De esta forma, la montaña es capaz de “tragarse” cualquier cosa, incluso el fuselaje de un avión incendiado, junto a los restos mortales y las pertenencias de 69 pasajeros.
Tal ciclo natural de renovación en el follaje constituye un enorme reto para la búsqueda: el TC48 ya no está a simple vista. Los expedicionarios podrían tenerlo en la pared montañosa de enfrente y no lo sabrían.
Para superar tal obstáculo, utilizan alta tecnología, como imágenes en infrarrojo, capturas de radar, mapas actualizados o fotos aéreas del Instituto Geográfico Nacional.
Con estas herramientas a mano, alistan cada incursión y definen los puntos de búsqueda. Ya en el terreno, hurgan entre los árboles y bajo la vegetación para dar con pistas más concretas. Es una forma de tomar una pequeña ventaja en un terreno inhóspito donde animales y plantas están prácticamente solos.
Leyendas
Durante todas estas décadas, circularon en Talamanca versiones de indígenas que supuestamente llegaron al sitio del accidente y recuperaron pertenencias de las víctimas.
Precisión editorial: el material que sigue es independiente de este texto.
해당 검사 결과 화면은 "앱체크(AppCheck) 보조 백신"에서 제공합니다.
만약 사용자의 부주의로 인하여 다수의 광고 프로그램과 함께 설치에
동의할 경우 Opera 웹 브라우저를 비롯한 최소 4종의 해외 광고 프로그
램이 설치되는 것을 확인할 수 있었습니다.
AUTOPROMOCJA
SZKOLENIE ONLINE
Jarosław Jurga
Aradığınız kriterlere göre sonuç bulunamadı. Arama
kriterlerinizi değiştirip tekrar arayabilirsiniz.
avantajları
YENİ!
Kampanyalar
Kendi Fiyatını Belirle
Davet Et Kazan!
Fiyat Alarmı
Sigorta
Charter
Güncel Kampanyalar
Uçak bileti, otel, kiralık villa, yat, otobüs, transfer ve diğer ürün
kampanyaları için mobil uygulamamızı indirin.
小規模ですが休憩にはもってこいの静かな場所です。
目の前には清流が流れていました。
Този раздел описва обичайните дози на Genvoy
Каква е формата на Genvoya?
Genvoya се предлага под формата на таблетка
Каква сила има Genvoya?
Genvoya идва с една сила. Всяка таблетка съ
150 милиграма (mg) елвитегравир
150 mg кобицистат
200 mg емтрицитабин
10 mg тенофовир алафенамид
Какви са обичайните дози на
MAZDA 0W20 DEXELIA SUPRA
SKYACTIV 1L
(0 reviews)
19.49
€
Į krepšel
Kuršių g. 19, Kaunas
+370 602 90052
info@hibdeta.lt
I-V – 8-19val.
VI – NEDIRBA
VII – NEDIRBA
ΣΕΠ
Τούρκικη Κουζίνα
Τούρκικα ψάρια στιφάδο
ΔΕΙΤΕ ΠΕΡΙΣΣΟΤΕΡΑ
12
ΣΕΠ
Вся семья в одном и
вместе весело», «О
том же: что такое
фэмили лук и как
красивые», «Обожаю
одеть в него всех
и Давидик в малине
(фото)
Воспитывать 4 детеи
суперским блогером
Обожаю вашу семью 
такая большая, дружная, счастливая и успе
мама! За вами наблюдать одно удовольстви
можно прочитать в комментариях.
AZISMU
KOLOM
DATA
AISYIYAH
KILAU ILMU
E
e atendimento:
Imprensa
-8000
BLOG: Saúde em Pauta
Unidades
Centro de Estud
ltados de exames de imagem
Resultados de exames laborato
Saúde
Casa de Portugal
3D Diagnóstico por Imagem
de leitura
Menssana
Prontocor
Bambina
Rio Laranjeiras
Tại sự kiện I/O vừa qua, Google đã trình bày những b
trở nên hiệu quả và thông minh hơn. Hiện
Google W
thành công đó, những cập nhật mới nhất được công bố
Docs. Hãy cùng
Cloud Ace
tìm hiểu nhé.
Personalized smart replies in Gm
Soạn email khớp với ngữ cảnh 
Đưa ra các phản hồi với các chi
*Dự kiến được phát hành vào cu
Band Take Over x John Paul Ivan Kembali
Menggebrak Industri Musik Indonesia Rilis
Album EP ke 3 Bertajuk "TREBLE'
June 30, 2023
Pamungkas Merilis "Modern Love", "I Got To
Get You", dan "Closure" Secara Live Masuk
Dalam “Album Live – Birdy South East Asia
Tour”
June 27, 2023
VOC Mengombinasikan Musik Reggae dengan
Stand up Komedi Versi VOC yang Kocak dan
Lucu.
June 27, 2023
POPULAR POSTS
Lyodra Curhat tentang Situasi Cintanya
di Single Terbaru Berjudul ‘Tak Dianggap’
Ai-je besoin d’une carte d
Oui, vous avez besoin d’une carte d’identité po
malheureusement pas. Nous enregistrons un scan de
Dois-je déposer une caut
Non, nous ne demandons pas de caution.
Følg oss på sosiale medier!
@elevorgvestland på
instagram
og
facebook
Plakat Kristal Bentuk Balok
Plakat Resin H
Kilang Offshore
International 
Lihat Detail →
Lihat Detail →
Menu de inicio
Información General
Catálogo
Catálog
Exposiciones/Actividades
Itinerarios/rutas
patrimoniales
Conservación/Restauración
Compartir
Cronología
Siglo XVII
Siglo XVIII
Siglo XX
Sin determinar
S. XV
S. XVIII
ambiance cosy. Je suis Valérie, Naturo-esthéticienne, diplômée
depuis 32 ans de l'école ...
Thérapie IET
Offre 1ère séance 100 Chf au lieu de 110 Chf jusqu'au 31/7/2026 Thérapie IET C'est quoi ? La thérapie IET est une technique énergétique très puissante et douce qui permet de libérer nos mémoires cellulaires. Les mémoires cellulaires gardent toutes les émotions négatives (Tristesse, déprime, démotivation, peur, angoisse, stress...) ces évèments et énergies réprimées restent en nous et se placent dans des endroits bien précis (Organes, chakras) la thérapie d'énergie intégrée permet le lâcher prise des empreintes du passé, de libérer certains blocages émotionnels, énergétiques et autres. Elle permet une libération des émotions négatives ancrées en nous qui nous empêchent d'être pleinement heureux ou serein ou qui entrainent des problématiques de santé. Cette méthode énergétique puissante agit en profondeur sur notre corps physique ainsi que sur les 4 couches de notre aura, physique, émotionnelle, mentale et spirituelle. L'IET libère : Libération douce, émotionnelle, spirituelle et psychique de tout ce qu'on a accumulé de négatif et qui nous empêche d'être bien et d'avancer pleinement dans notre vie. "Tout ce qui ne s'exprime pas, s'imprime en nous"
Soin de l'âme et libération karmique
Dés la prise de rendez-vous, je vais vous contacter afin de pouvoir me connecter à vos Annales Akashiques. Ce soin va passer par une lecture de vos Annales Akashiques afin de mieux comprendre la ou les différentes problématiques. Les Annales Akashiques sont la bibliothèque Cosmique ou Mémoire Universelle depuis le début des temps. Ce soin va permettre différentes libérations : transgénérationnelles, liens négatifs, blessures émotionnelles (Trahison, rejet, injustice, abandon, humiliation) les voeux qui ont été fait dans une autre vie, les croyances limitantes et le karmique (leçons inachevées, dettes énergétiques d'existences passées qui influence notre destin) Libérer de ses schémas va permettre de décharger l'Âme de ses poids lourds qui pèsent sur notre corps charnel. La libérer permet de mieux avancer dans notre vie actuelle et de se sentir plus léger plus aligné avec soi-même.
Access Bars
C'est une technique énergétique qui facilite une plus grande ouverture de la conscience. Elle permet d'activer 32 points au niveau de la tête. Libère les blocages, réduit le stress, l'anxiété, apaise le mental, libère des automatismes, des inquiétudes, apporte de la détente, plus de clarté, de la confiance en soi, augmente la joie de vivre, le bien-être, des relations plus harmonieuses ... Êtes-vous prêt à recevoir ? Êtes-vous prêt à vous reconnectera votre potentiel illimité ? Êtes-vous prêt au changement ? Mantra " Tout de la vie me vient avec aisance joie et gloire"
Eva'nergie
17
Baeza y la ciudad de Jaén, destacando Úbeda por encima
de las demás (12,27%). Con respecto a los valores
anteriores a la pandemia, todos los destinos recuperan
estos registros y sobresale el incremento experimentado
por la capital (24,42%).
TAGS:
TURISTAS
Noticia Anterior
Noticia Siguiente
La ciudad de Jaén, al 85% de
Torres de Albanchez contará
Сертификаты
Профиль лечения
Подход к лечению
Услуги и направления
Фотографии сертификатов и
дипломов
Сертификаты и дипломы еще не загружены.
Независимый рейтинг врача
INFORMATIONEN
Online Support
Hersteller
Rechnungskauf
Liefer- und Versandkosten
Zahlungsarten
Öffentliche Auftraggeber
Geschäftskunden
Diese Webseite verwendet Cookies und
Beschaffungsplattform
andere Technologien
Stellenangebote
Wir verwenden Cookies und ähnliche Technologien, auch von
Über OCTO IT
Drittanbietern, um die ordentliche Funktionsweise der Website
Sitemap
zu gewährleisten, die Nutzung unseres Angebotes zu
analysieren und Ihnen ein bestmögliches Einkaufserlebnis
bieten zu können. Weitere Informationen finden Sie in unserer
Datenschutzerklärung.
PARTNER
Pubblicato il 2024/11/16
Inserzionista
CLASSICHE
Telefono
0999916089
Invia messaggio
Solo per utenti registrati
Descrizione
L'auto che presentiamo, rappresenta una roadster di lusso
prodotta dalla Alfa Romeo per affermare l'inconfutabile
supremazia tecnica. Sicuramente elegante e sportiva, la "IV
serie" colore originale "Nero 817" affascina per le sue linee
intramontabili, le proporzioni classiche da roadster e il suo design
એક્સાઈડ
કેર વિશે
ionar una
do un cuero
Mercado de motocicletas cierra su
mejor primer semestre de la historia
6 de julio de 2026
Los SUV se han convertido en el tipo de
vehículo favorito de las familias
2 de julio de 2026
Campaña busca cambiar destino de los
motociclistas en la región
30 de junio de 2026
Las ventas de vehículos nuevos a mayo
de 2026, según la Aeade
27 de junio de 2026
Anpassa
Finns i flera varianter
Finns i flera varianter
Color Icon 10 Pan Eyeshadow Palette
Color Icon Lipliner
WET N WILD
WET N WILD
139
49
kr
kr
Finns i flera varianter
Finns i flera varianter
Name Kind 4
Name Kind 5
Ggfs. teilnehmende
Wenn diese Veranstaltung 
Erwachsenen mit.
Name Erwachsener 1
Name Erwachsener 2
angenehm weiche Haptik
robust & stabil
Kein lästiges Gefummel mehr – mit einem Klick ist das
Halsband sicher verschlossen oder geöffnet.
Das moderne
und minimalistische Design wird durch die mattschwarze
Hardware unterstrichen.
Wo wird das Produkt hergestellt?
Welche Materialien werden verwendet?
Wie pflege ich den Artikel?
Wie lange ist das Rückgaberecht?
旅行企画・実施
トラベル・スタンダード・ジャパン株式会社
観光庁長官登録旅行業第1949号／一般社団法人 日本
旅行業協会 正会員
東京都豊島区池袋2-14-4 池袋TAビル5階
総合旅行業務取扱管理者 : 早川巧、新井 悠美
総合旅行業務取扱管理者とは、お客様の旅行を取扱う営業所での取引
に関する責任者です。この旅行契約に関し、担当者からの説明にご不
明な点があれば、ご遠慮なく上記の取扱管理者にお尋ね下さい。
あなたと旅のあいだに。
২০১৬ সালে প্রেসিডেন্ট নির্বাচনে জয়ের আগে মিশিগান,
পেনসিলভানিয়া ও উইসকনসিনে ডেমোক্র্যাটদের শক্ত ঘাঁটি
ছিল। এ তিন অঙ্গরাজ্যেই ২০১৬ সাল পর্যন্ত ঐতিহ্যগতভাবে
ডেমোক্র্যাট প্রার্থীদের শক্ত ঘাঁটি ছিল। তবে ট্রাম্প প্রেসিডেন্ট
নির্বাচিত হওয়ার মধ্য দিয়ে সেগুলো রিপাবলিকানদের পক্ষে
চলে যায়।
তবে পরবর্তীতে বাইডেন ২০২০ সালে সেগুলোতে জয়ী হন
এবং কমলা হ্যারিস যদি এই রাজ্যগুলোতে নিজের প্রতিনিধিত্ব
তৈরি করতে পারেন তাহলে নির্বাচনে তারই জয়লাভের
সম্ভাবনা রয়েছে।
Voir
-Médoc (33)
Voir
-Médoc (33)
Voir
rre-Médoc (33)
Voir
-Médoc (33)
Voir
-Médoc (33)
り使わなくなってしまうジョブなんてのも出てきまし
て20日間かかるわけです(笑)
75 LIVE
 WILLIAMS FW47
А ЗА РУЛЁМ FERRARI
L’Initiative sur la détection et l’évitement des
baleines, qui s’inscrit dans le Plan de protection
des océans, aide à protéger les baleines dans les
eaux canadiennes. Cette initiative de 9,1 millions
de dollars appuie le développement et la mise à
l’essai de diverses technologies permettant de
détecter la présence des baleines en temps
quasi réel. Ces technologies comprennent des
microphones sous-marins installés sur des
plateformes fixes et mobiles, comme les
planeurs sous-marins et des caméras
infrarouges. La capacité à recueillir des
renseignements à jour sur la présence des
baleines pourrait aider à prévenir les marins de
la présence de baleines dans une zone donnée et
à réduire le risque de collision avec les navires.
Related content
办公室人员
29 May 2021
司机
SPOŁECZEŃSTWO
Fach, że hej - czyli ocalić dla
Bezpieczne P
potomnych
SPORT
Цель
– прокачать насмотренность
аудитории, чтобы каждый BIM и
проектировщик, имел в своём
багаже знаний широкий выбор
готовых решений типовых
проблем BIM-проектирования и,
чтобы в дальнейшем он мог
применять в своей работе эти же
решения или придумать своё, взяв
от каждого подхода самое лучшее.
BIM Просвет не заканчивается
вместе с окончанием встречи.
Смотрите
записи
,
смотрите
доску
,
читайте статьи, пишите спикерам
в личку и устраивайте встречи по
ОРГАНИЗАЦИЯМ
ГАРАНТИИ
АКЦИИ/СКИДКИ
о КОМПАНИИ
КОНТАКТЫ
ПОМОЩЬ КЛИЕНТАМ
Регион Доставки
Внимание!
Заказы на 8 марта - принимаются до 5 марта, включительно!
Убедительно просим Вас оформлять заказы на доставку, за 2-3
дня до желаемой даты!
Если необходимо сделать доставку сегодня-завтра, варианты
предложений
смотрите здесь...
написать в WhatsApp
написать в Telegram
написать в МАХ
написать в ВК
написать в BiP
Sin embargo, estas “pruebas” nunca pasaron de ser pequeños episodios sin confirmar, que se propagan al estilo de leyendas urbanas: todo el mundo dice que conoce a alguien, pero nunca es posible dar con el dueño original del testimonio.
Lo más tangible que don Wilfredo llegó a ver fue un anillo que, en todo caso, los familiares de los cadetes no pudieron reconocer.
En el 2008, la presidenta argentina Cristina Kirchner aceptó reabrir el caso por solicitud de las familias de las víctimas.
Ese país envió tres misiones, pero se devolvieron sin éxito. No podían completar en tan poco tiempo lo que a don Wilfredo y sus compañeros les ha tomado ya casi tres décadas.
Existe un proyecto en el parlamento argentino para enviar otras expediciones. Sin embargo, de momento no ha sido aprobado, así que todas las opciones de dar con el viejo aparato recaen en los aventureros costarricenses.
Con el mismo entusiasmo del primer día, Wilfredo Rojas anuncia que todavía seguirán unos años más. “Hay que ser perseverantes. La búsqueda todavía no se ha agotado”.